- [What you are asked to do] Each line of the data below that holds the word "EXAIR" is to be reported in full.
[Given data Boundary: Start]
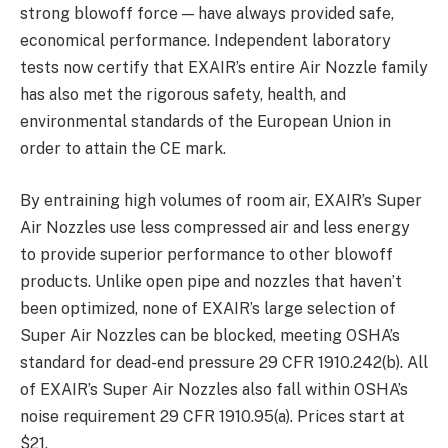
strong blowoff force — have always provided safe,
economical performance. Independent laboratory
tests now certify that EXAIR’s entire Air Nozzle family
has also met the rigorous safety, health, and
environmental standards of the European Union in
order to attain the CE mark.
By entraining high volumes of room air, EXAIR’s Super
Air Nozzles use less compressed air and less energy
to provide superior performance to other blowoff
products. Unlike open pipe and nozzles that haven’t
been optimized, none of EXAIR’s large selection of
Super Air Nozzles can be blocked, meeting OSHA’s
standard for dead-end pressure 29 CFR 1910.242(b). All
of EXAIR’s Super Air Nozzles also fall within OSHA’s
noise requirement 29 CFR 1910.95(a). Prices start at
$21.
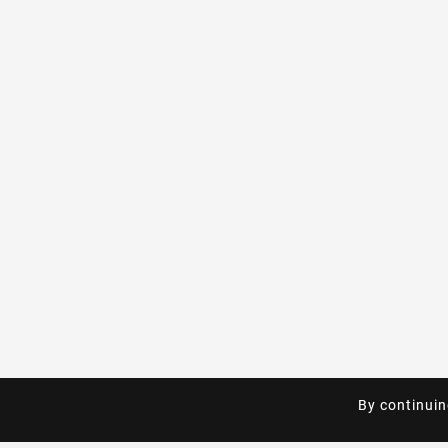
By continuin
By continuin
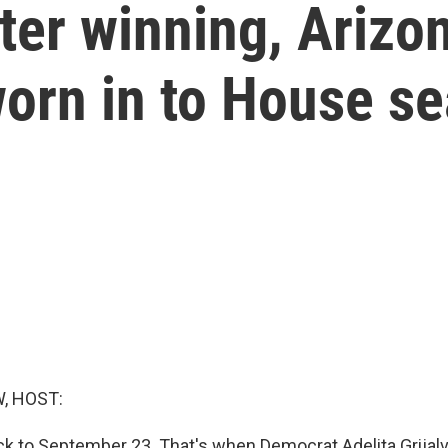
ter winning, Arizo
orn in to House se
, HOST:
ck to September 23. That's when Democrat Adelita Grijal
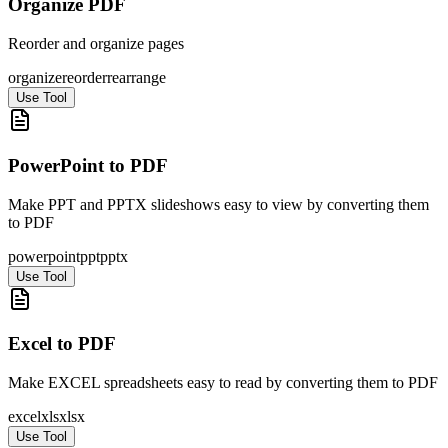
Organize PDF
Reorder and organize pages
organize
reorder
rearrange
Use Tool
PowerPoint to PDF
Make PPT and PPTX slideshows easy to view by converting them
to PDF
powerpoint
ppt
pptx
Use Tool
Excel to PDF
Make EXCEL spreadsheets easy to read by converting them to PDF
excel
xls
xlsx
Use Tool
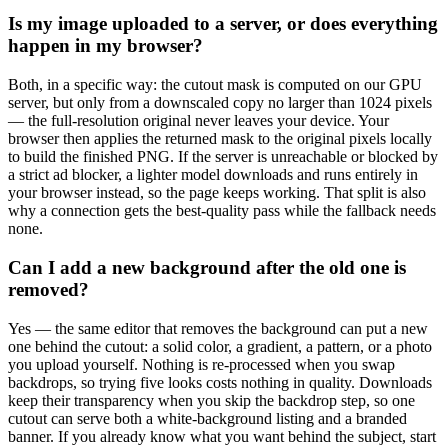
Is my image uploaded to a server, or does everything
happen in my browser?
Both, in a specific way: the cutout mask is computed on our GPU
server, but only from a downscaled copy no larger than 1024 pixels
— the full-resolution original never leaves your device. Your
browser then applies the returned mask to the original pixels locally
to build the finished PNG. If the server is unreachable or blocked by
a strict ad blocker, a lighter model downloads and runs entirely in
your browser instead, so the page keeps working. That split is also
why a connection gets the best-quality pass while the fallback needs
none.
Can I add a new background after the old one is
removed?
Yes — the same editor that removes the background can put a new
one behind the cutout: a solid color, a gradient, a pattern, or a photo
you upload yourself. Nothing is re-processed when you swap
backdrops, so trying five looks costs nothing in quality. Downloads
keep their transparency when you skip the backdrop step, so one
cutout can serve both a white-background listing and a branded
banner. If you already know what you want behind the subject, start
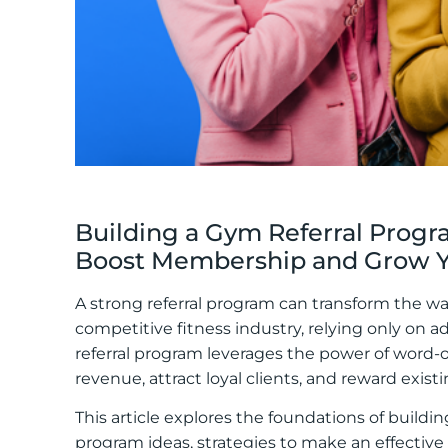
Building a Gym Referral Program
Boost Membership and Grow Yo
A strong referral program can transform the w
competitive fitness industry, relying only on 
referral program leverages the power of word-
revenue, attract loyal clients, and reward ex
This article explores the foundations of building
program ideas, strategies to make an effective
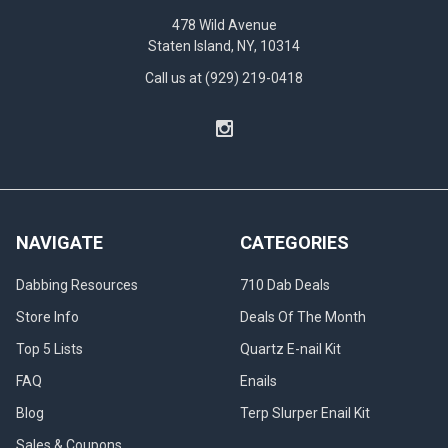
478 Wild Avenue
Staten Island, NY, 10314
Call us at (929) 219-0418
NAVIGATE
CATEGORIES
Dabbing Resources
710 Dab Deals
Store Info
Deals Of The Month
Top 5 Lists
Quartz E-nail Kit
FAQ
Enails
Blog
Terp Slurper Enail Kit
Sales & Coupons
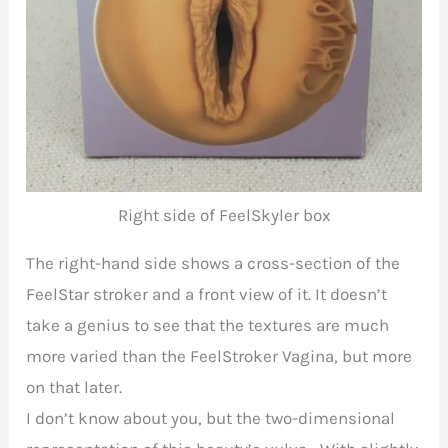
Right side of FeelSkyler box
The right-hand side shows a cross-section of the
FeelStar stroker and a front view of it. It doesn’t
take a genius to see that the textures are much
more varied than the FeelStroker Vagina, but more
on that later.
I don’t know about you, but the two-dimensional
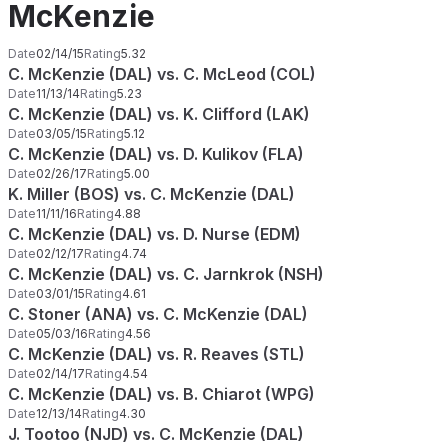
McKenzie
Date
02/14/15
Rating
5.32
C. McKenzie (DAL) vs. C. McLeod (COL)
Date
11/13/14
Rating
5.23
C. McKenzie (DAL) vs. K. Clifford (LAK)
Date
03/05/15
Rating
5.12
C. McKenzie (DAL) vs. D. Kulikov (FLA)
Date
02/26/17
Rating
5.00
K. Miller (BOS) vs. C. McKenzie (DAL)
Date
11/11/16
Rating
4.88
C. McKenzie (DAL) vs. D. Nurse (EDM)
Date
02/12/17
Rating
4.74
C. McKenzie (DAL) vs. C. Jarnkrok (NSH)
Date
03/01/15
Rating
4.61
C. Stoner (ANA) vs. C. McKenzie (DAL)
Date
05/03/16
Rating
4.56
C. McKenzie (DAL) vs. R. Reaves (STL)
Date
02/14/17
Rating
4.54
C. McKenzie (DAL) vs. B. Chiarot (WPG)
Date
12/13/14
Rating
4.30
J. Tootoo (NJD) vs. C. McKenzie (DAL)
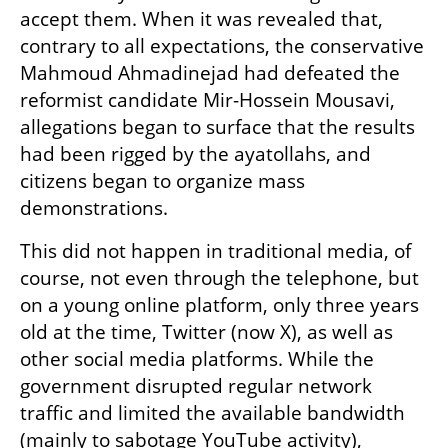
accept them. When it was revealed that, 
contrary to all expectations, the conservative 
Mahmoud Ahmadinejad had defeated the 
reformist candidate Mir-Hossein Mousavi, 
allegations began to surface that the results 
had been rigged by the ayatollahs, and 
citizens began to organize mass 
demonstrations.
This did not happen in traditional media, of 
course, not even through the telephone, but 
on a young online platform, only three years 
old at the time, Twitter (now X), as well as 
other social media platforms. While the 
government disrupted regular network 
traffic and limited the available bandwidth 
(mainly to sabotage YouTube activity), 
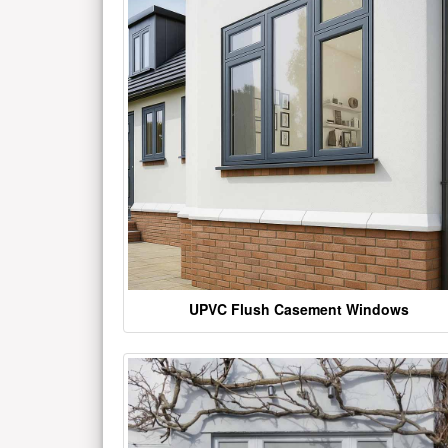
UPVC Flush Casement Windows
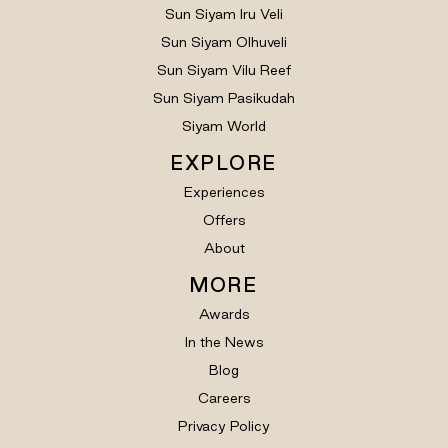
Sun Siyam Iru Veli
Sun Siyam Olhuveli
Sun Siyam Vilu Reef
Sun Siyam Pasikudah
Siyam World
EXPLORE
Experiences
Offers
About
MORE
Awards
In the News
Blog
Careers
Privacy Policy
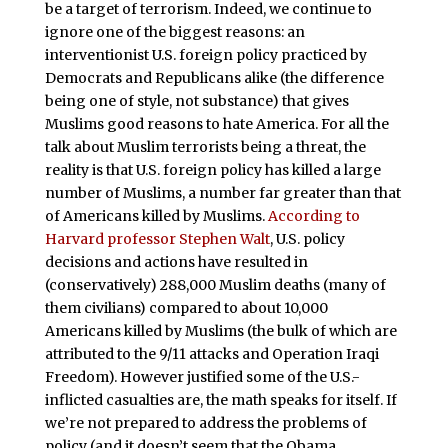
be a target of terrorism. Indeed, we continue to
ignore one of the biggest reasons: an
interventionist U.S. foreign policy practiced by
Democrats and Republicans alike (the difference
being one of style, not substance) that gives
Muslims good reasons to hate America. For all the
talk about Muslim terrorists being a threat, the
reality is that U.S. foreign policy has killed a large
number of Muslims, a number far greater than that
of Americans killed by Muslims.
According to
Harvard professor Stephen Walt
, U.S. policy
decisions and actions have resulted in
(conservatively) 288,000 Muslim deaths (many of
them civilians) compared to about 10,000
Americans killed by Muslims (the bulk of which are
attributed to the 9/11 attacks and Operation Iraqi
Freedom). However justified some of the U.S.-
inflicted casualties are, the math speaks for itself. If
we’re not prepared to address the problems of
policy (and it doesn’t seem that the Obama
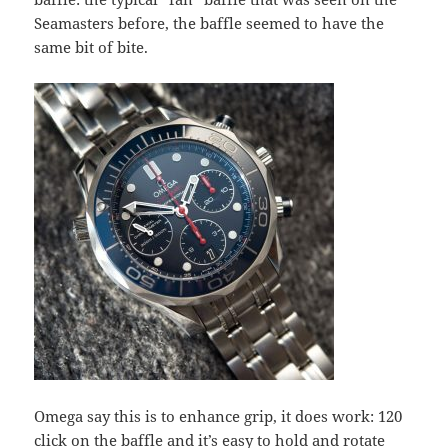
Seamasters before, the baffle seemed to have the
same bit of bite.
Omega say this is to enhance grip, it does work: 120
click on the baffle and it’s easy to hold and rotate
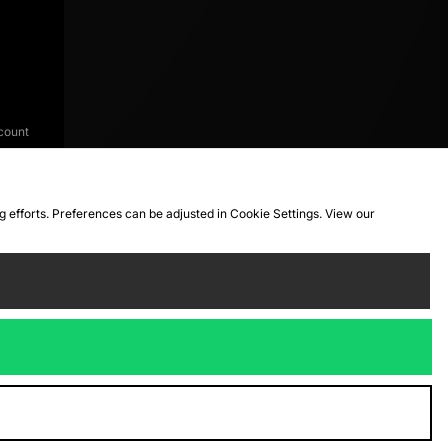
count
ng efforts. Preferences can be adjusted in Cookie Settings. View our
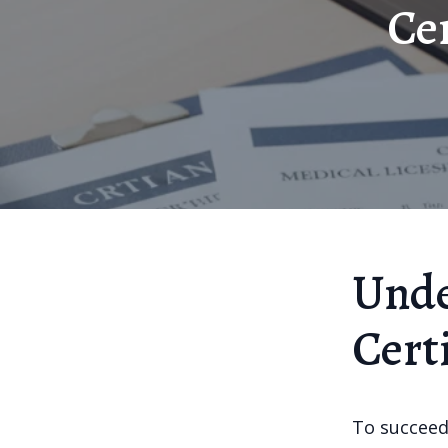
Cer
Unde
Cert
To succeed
[Given data Boundary: End]
- [Response below]
tests now certify that EXAIR’s entire Air Nozzle family
By entraining high volumes of room air, EXAIR’s Super
been optimized, none of EXAIR’s large selection of
of EXAIR’s Super Air Nozzles also fall within OSHA’s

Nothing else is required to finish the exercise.